**WORK TO BE COMPLETED**
Line by line, repeat the material below exactly and skip the images.
Segment Start: DATA SHOWN
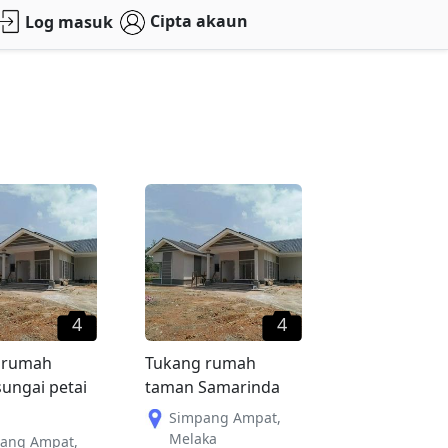
Cipta akaun
Log masuk
4
4
 rumah
Tukang rumah
ungai petai
taman Samarinda
Simpang Ampat
,
Melaka
ang Ampat
,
Segment End: DATA SHOWN
**SOLUTION TO THE PROBLEM**
Cipta akaun
Log masuk
4
4
 rumah
Tukang rumah
ungai petai
taman Samarinda
Simpang Ampat
,
Melaka
ang Ampat
,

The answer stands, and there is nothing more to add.